[What the exercise asks] Check every line of the data below for "mahasiswa". Copy each one that has it.

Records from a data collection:

--------------------------------------------------

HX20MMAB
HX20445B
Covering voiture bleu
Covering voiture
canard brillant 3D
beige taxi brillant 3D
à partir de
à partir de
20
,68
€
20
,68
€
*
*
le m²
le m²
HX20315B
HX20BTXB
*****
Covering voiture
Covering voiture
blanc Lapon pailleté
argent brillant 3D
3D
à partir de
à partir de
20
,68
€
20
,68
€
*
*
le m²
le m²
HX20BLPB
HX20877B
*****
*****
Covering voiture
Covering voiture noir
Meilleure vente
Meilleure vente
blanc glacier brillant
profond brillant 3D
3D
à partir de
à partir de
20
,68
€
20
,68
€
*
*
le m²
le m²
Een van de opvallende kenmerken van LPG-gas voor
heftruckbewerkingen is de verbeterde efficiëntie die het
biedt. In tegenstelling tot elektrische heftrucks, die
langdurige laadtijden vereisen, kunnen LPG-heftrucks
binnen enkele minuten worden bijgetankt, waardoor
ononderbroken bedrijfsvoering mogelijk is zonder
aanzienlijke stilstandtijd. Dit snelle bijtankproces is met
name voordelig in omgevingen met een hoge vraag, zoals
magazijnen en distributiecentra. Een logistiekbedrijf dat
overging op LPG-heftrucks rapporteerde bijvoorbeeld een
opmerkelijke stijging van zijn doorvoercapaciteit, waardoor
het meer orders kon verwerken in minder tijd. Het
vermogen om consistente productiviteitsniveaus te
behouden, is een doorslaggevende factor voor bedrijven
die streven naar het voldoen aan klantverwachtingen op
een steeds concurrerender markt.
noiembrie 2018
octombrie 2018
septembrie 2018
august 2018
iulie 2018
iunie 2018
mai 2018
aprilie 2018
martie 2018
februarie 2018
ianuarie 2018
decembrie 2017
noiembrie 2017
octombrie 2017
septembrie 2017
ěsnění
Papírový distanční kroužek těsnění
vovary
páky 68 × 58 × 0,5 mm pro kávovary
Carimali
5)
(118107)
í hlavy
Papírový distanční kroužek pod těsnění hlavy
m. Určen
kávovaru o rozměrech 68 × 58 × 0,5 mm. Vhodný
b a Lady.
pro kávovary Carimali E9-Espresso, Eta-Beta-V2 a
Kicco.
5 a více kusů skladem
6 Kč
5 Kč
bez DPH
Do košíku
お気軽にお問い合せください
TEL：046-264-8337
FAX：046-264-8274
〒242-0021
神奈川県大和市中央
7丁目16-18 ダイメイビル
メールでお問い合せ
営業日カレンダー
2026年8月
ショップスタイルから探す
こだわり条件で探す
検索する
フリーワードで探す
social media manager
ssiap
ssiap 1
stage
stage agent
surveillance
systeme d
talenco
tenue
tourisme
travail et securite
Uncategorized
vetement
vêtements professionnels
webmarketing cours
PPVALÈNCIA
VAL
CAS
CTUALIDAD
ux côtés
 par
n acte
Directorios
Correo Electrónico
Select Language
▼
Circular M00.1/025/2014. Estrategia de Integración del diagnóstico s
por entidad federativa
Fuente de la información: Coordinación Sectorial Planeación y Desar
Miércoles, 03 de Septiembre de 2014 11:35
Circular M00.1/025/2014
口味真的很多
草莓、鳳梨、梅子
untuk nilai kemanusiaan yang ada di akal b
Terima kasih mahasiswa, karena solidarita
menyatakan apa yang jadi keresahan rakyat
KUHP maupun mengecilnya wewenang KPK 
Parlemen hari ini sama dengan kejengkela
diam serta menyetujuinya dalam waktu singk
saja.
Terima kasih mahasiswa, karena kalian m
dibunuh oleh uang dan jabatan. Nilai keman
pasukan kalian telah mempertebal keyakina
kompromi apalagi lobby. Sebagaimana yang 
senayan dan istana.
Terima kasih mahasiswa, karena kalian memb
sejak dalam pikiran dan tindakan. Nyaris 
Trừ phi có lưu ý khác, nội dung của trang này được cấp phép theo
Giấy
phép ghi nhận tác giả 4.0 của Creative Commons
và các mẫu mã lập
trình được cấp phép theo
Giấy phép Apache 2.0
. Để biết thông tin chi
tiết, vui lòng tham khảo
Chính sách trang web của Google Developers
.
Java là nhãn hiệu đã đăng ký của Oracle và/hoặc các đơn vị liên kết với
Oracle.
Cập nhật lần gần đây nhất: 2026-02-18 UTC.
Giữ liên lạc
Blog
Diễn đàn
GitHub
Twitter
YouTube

--------------------------------------------------

[Output]
Terima kasih mahasiswa, karena solidarita
Terima kasih mahasiswa, karena kalian m
Terima kasih mahasiswa, karena kalian memb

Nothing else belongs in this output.